4. True love isn't like a forest fire. It's just like a fire. You have to feed it. Forest fires feed themselves until it rains enough to put it out, it burns itself out, or they're stopped. It's kinda like goldfish. If you don't feed the goldfish the goldfish will die (unless they're in some kind of natural habitat where there is food naturally available but we aren't talking about those goldfish). A lot of things are like that actually. You don't want to burn only until it rains enough so the goldfish can jump out of the bowl... or maybe I'm getting my examples mixed up. Actually, you usually don't want to burn, but true love is like a fire and fires do burn. True love could be likened unto a fire IN a forest where wood is abundant and the fire can be fed for an eternity with some work (ie. cutting wood), but not really a forest fire. Or maybe it could, but that is outside of the scope of this letter. Or maybe it is in the scope of this letter. True love has the rage of a forest fire burning up canyon walls creating winds up to 150+ MPH. Of course, with love, that would be a good rage, not a bad rage. Bad rages are usually considered to be bad by even the most corrupt politicians.

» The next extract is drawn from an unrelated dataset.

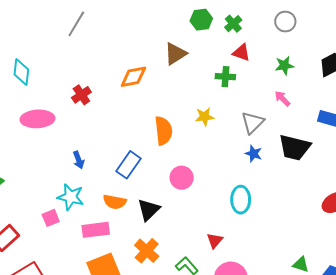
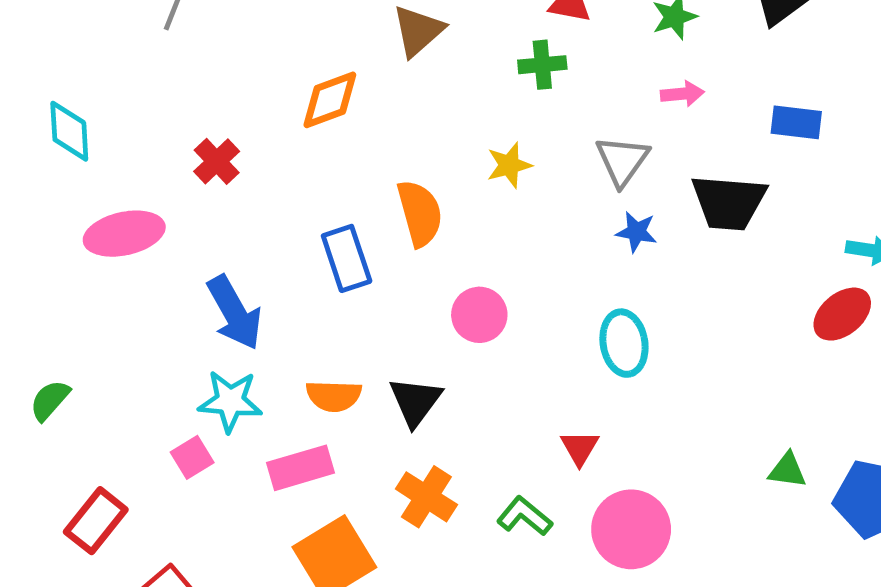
pink arrow: (282, 99) -> (682, 94), turned 138
blue arrow: (79, 160) -> (235, 313), size x1.8
blue rectangle: (129, 165) -> (347, 258), moved, turned -44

5. Love is service. Do you remember doing service projects when you were younger? Or maybe last week? Have you ever hated service projects? Don't worry, love isn't the kind of service project one hates (unless one of you is sadistic). Remember the service projects you enjoyed? No? Shoot. So much for this suggestion.

6. Suggestion number six (that's this one) is an important suggestion. You may wonder why it's important, but I'm not going to tell you just yet. You have to read the suggestion first. I bet you're thinking "I'm trying!" to which I would say: a penny earned is not much, but two pennies is still not much. Several thousand pennies is dedication. Which brings me to my point. Dedication. Dedication to each other is more important than many other things that may seem to take precedence. It's kind of like math. People who stink at math might try to calculate the stuff out of the curvy lines we call parenthesis before the stuff inside of the parenthesis. Doing this is almost as dangerous as putting precedence on cows instead of each other. So be careful. Cows are considered to be dangerous by people and animals who have been in a stampede of cattle (just ask Mufasa from the Lion King, oh wait, he's dead). Just to clear that up a bit I wish to point out that the word cattle means (I'm not making this up) a bunch of any of the various chiefly domesticated mammals of the genus Bos, including cows, steers, bulls, oxen, wildebeest (I added this one since it's what killed Mufasa), and humans (although not in the genus Bos). So don't wait until the cows come home to dedicate yourselves to each other. The cows may eventually come home, but it may be in a stampede. And then it'd be too late (to eat the hamburger you were cooking because eating hamburger around cows is considered rude). It might be useful (to no one in particular) to point out that people over the centuries have noted that when a wildebeest bull (genus Connochaetes) mates with a domestic cow (genus Bos), the cow is rendered sterile and is subsequently killed by the herders. I wonder what they do with the meat.

Well, that concludes my comprehensive list of things that every married couple should know. Now, as you go throughout your life hand in hand as a newly-wed happily married couple, then a happily married couple, then a pretty old happily married couple, and then two old farts happily married just remember one thing: whatever you do or wherever you go beware of the cows. You never know who they've been watching, where they've been, or who they'll see next (or who they won't see next).